Source records START
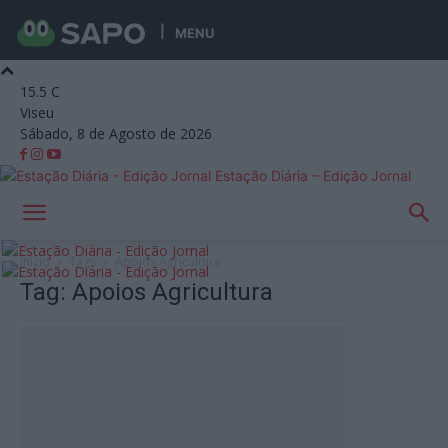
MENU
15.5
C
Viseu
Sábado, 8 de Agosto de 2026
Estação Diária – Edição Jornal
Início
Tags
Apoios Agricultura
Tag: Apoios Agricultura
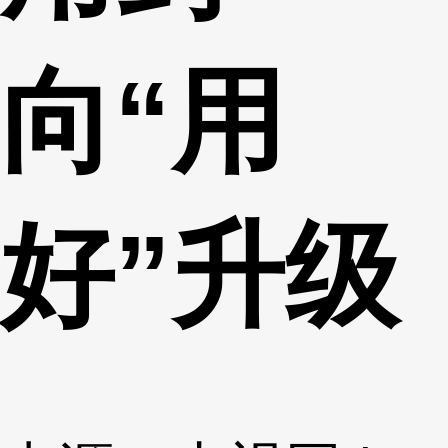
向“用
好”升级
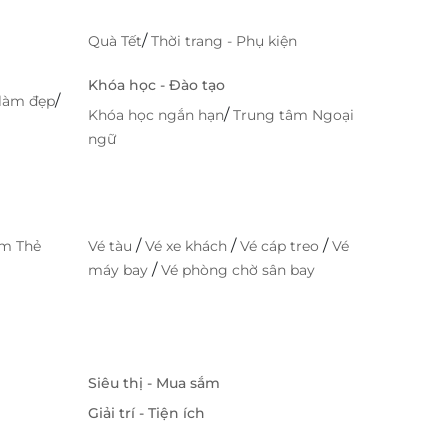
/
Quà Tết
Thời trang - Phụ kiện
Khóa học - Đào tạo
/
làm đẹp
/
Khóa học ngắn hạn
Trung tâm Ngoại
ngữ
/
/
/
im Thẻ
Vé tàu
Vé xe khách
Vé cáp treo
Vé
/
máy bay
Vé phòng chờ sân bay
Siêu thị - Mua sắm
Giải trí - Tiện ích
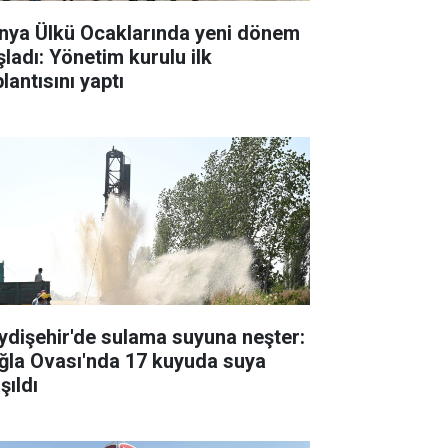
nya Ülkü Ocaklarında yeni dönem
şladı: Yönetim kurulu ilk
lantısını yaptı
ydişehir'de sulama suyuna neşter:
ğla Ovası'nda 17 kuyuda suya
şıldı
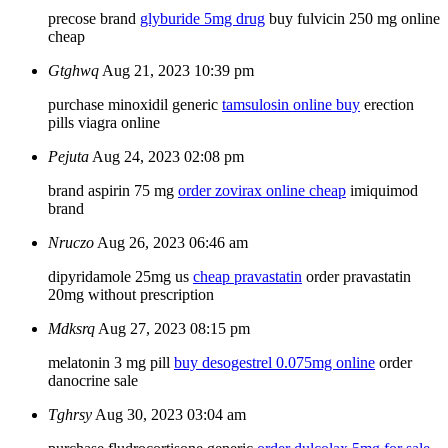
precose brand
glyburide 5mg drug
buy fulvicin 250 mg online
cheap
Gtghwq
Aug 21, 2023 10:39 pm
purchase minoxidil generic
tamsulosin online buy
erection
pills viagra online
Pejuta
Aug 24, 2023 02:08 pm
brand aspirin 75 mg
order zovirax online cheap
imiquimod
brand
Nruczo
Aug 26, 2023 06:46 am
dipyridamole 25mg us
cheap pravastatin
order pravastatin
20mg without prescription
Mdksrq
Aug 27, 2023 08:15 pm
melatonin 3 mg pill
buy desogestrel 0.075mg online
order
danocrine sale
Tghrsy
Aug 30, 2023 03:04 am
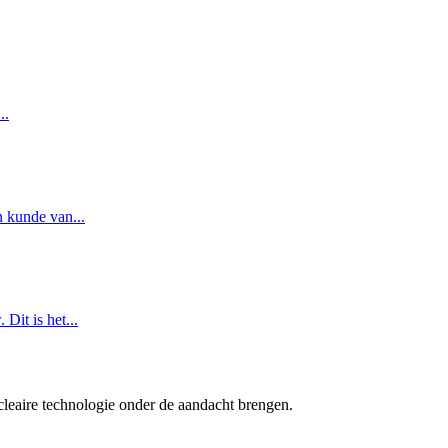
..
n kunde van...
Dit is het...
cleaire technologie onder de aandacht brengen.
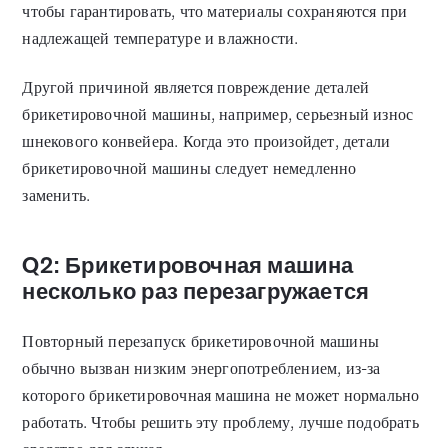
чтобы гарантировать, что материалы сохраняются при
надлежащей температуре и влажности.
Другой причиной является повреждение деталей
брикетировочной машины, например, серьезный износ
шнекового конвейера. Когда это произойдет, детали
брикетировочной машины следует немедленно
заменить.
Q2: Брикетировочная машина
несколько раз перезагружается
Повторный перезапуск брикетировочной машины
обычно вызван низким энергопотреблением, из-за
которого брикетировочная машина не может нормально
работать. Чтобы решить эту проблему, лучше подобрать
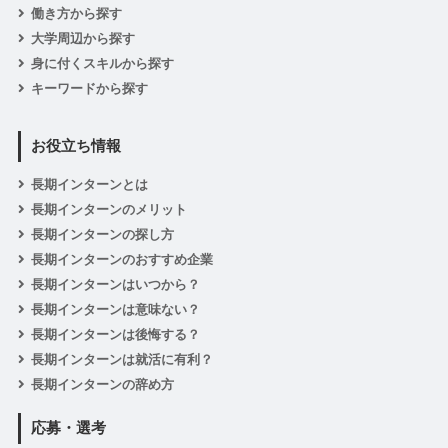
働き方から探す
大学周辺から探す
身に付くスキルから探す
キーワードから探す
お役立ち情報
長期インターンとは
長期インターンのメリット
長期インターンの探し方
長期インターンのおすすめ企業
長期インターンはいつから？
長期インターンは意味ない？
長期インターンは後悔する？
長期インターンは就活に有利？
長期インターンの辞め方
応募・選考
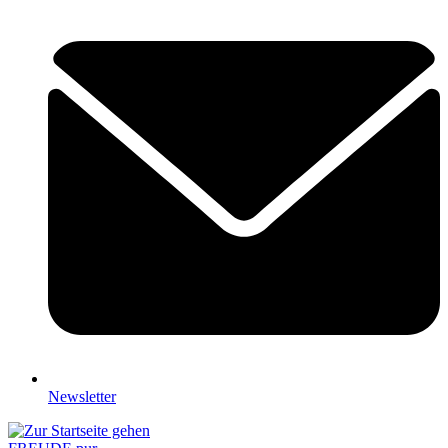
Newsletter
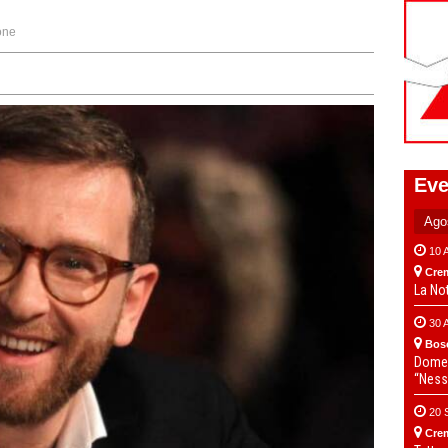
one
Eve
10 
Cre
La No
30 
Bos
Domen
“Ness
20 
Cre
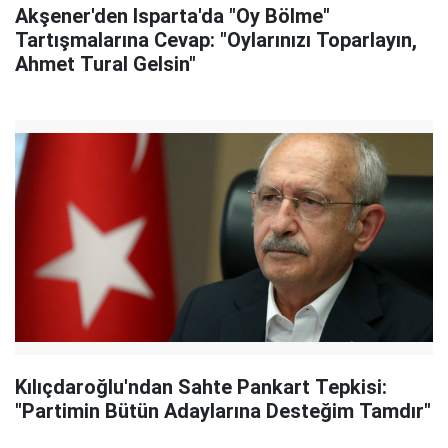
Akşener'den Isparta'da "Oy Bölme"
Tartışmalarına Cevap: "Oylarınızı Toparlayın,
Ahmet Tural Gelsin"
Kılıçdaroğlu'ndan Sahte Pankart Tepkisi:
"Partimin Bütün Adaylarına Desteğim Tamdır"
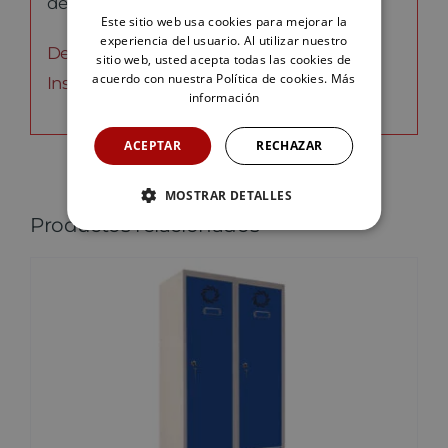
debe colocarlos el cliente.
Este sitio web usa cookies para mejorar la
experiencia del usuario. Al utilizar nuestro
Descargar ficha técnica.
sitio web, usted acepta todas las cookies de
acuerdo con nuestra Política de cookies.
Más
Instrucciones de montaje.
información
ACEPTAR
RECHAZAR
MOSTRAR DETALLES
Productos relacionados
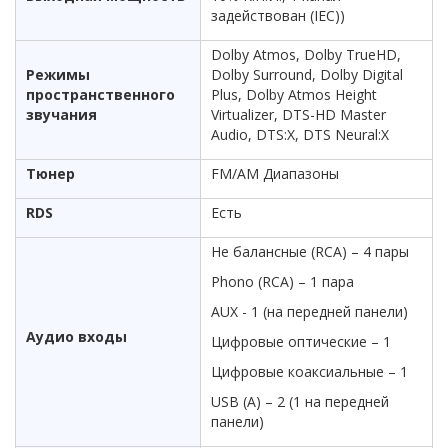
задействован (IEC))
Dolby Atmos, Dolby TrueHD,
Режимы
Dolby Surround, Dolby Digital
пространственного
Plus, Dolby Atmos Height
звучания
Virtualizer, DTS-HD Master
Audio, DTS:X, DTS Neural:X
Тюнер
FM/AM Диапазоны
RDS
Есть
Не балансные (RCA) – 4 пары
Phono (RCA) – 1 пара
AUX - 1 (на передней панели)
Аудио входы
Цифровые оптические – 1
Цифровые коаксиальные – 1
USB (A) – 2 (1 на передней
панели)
Source records END
(About this task): Produce the data again character for character, with the images left out.

(Answer to this exercise):
MENU
15.5
C
Viseu
Sábado, 8 de Agosto de 2026
Estação Diária – Edição Jornal
Início
Tags
Apoios Agricultura
Tag: Apoios Agricultura
向“用
好”升级
/
Quà Tết
Thời trang - Phụ kiện
Khóa học - Đào tạo
/
làm đẹp
/
Khóa học ngắn hạn
Trung tâm Ngoại
ngữ
/
/
/
im Thẻ
Vé tàu
Vé xe khách
Vé cáp treo
Vé
/
máy bay
Vé phòng chờ sân bay
Siêu thị - Mua sắm
Giải trí - Tiện ích
nya Ülkü Ocaklarında yeni dönem
şladı: Yönetim kurulu ilk
lantısını yaptı
ydişehir'de sulama suyuna neşter:
ğla Ovası'nda 17 kuyuda suya
şıldı
precose brand
glyburide 5mg drug
buy fulvicin 250 mg online
cheap
Gtghwq
Aug 21, 2023 10:39 pm
purchase minoxidil generic
tamsulosin online buy
erection
pills viagra online
Pejuta
Aug 24, 2023 02:08 pm
brand aspirin 75 mg
order zovirax online cheap
imiquimod
brand
Nruczo
Aug 26, 2023 06:46 am
dipyridamole 25mg us
cheap pravastatin
order pravastatin
20mg without prescription
Mdksrq
Aug 27, 2023 08:15 pm
melatonin 3 mg pill
buy desogestrel 0.075mg online
order
danocrine sale
Tghrsy
Aug 30, 2023 03:04 am
..
n kunde van...
Dit is het...
cleaire technologie onder de aandacht brengen.
чтобы гарантировать, что материалы сохраняются при
надлежащей температуре и влажности.
Другой причиной является повреждение деталей
брикетировочной машины, например, серьезный износ
шнекового конвейера. Когда это произойдет, детали
брикетировочной машины следует немедленно
заменить.
Q2: Брикетировочная машина
несколько раз перезагружается
Повторный перезапуск брикетировочной машины
обычно вызван низким энергопотреблением, из-за
которого брикетировочная машина не может нормально
работать. Чтобы решить эту проблему, лучше подобрать
働き方から探す
大学周辺から探す
身に付くスキルから探す
キーワードから探す
お役立ち情報
長期インターンとは
長期インターンのメリット
長期インターンの探し方
長期インターンのおすすめ企業
長期インターンはいつから？
長期インターンは意味ない？
長期インターンは後悔する？
長期インターンは就活に有利？
長期インターンの辞め方
応募・選考
Newsletter
one
Eve
10 
Cre
La No
30 
Bos
Domen
“Ness
20 
Cre
Akşener'den Isparta'da "Oy Bölme"
Tartışmalarına Cevap: "Oylarınızı Toparlayın,
Ahmet Tural Gelsin"
Kılıçdaroğlu'ndan Sahte Pankart Tepkisi:
"Partimin Bütün Adaylarına Desteğim Tamdır"
debe colocarlos el cliente.
Este sitio web usa cookies para mejorar la
experiencia del usuario. Al utilizar nuestro
Descargar ficha técnica.
sitio web, usted acepta todas las cookies de
acuerdo con nuestra Política de cookies.
Más
Instrucciones de montaje.
información
ACEPTAR
RECHAZAR
MOSTRAR DETALLES
Productos relacionados
задействован (IEC))
Dolby Atmos, Dolby TrueHD,
Режимы
Dolby Surround, Dolby Digital
пространственного
Plus, Dolby Atmos Height
звучания
Virtualizer, DTS-HD Master
Audio, DTS:X, DTS Neural:X
Тюнер
FM/AM Диапазоны
RDS
Есть
Не балансные (RCA) – 4 пары
Phono (RCA) – 1 пара
AUX - 1 (на передней панели)
Аудио входы
Цифровые оптические – 1
Цифровые коаксиальные – 1
USB (A) – 2 (1 на передней
панели)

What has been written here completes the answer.